South Mountain just never quite comes together. It is a combination of a character study of its protagonist, Lila (Talia Balsam of “Mad Men”), and a hangout movie. While Balsam is a good actress more than capable of personifying a character as a realized person, the material here lets her down. She does not get to do much: her husband Edgar (Scott Cohen) is a philandering jackass workaholic (much like in her role on “Mad Men”), her friend is going through cancer treatment and her teenage daughters are off living their own lives. Balsam does well to give depth to Lila, but there is not enough here to get a viewer deeply invested enough for the character study to work. As a hangout film, South Mountain is similarly flawed; the house in the Catskills might be a good place for a hang, but the people living there—aside from Lila—all suck and no rational person would want to be around them.

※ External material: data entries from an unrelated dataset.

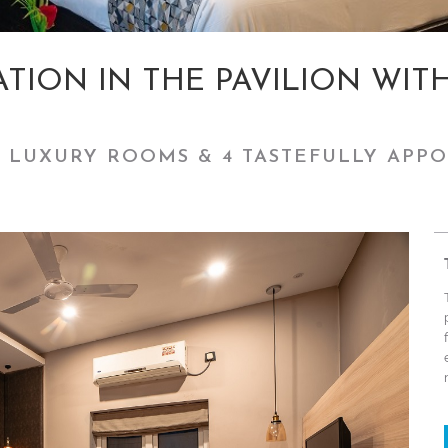
ION IN THE PAVILION WIT
 LUXURY ROOMS & 4 TASTEFULLY APPO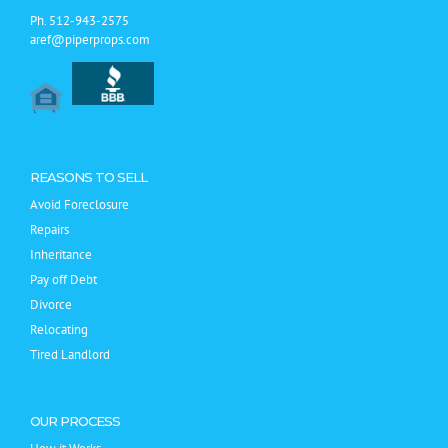
Ph.
512-943-2575
aref@piperprops.com
REASONS TO SELL
Avoid Foreclosure
Repairs
Inheritance
Pay off Debt
Divorce
Relocating
Tired Landlord
OUR PROCESS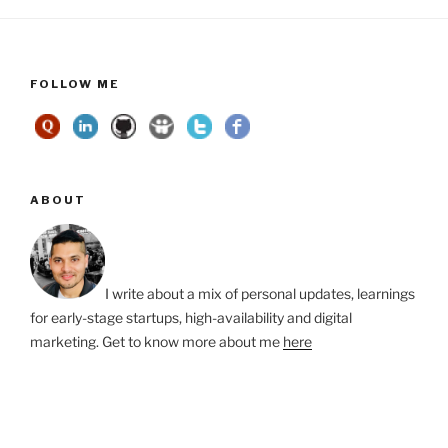
FOLLOW ME
ABOUT
I write about a mix of personal updates, learnings
for early-stage startups, high-availability and digital
marketing. Get to know more about me
here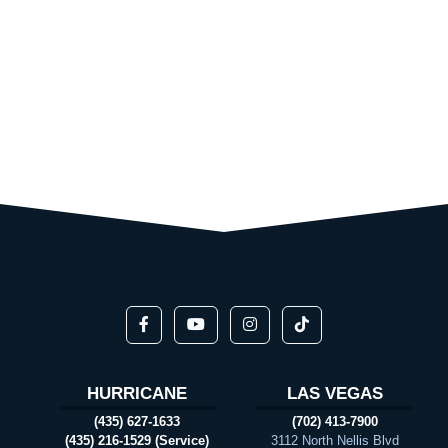
HURRICANE
LAS VEGAS
(435) 627-1633
(702) 413-7900
(435) 216-1529 (Service)
3112 North Nellis Blvd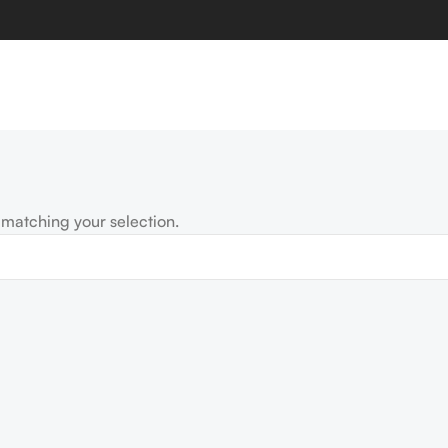
matching your selection.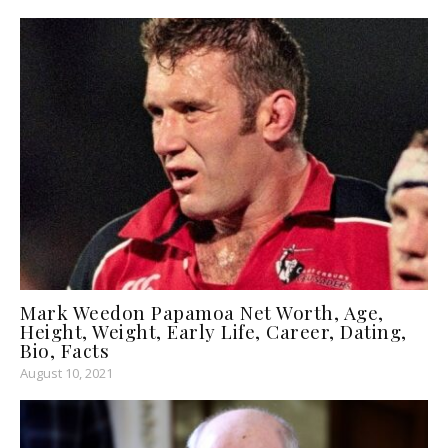
Mark Weedon Papamoa Net Worth, Age,
Height, Weight, Early Life, Career, Dating,
Bio, Facts
August 10, 2021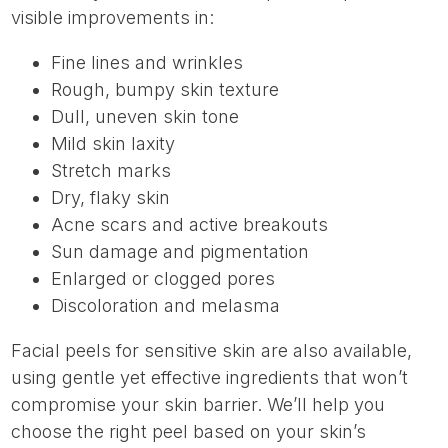
visible improvements in:
Fine lines and wrinkles
Rough, bumpy skin texture
Dull, uneven skin tone
Mild skin laxity
Stretch marks
Dry, flaky skin
Acne scars and active breakouts
Sun damage and pigmentation
Enlarged or clogged pores
Discoloration and melasma
Facial peels for sensitive skin are also available,
using gentle yet effective ingredients that won’t
compromise your skin barrier. We’ll help you
choose the right peel based on your skin’s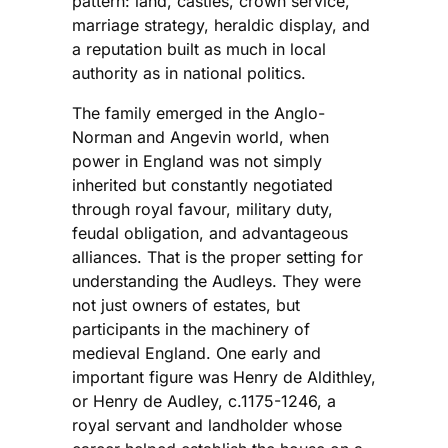
pattern: land, castles, crown service,
marriage strategy, heraldic display, and
a reputation built as much in local
authority as in national politics.
The family emerged in the Anglo-
Norman and Angevin world, when
power in England was not simply
inherited but constantly negotiated
through royal favour, military duty,
feudal obligation, and advantageous
alliances. That is the proper setting for
understanding the Audleys. They were
not just owners of estates, but
participants in the machinery of
medieval England. One early and
important figure was Henry de Aldithley,
or Henry de Audley, c.1175-1246, a
royal servant and landholder whose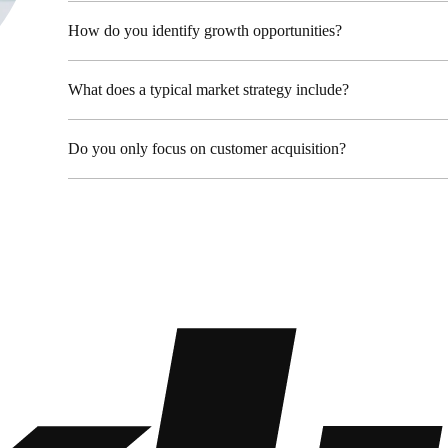
98 Post St, Maxuel Street, 
+2858 62359 32159
How do you identify growth opportunities?
What does a typical market strategy include?
Do you only focus on customer acquisition?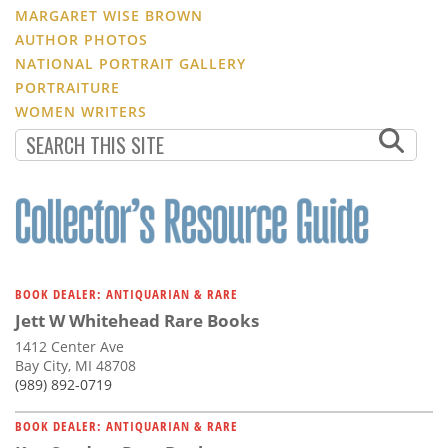
MARGARET WISE BROWN
AUTHOR PHOTOS
NATIONAL PORTRAIT GALLERY
PORTRAITURE
WOMEN WRITERS
BOOK DEALER: ANTIQUARIAN & RARE
Jett W Whitehead Rare Books
1412 Center Ave
Bay City, MI 48708
(989) 892-0719
BOOK DEALER: ANTIQUARIAN & RARE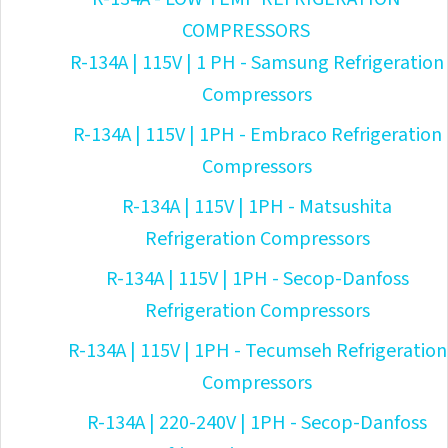
COMPRESSORS
R-134A | 115V | 1 PH - Samsung Refrigeration
Compressors
R-134A | 115V | 1PH - Embraco Refrigeration
Compressors
R-134A | 115V | 1PH - Matsushita
Refrigeration Compressors
R-134A | 115V | 1PH - Secop-Danfoss
Refrigeration Compressors
R-134A | 115V | 1PH - Tecumseh Refrigeration
Compressors
R-134A | 220-240V | 1PH - Secop-Danfoss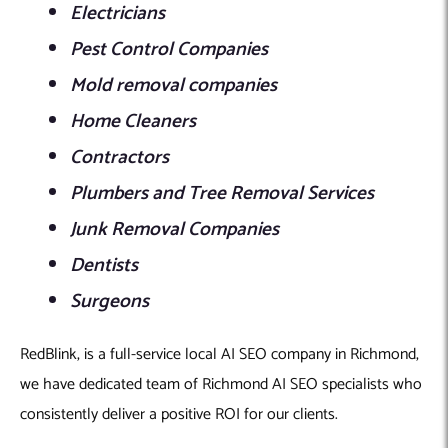
Electricians
Pest Control Companies
Mold removal companies
Home Cleaners
Contractors
Plumbers and Tree Removal Services
Junk Removal Companies
Dentists
Surgeons
RedBlink, is a full-service local AI SEO company in Richmond,
we have dedicated team of Richmond AI SEO specialists who
consistently deliver a positive ROI for our clients.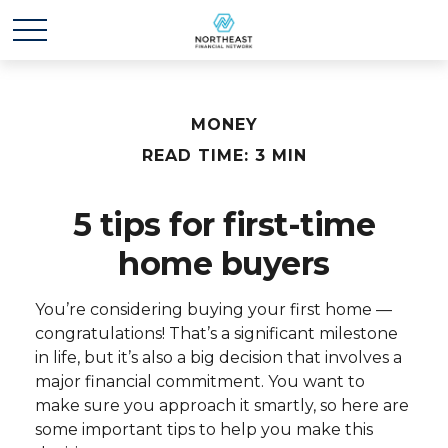
MONEY
READ TIME: 3 MIN
5 tips for first-time
home buyers
You’re considering buying your first home —
congratulations! That’s a significant milestone
in life, but it’s also a big decision that involves a
major financial commitment. You want to
make sure you approach it smartly, so here are
some important tips to help you make this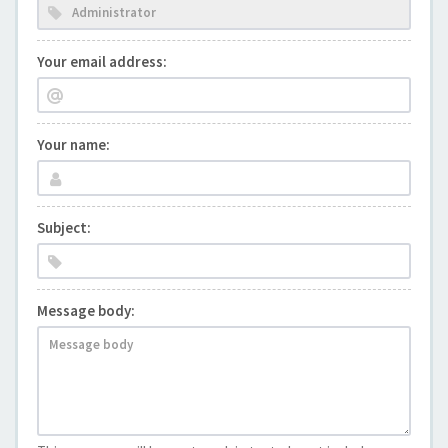
Your email address:
Your name:
Subject:
Message body: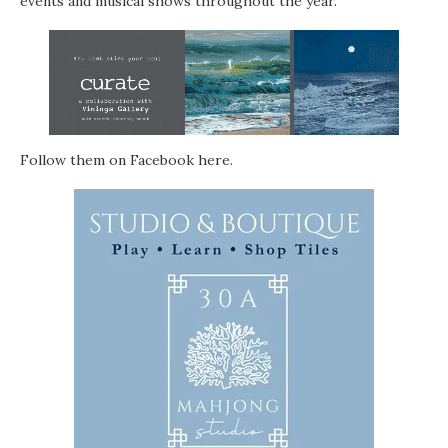
events and musical shows throughout the year.
Follow them on Facebook
here
.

Cohen’s Edgar, especially, repeatedly wrecks the film by being exactly the sort of OK-Boomer New York City narcissist that literally everyone hates. There is probably gender and/or age bias built in to the reticence the viewer will feel to hang out within this film, as Lila is a fifty-something woman rather than one of Linklater’s teenaged stoner-cum-philosophers or Kitano’s stoic yakuza, but even if that is the case, it does not help the film be not boring. Mostly it fails as a hangout film precisely because most (or even all) of the side characters are one-note or despicable and Lila’s character has too few lines to carry it by herself.
This is not to say that there are not elements of South Mountain that are enjoyable or worthwhile. The editing style, often featuring rapid cutting, is a welcome change from the slow cinema typical of movies dealing with the financial constraints that it is. Lila as an exhausted mother working hard to carry a household through the perennial mini-catastrophes that plague it will strike a chord with most people; this being the week of Mother’s Day, it is probably okay to openly confess that it is women/mothers who bear the brunt of the emotional labor and the thankless repetitive social reproduction work of ensuring that a family makes it from Tuesday to Saturday without violence or malnutrition. To see that struggle on film is almost enough to make South Mountain worthwhile.
Ultimately, however, the film never makes a statement of purpose. Why are we watching Lila struggle to negotiate everyday life? She does not get enough to do as a character for this to be a heroic tribute of this universal every-mother figure. There is too little emphasis on Cohen’s execrable Edgar to make her a martyr. The sense that the film is not building up to something—be it a grandiose climatic set piece or a moral—is a technique that might work for Ozu, but here only exacerbates the boringness problem that plagues South Mountain at its foundation.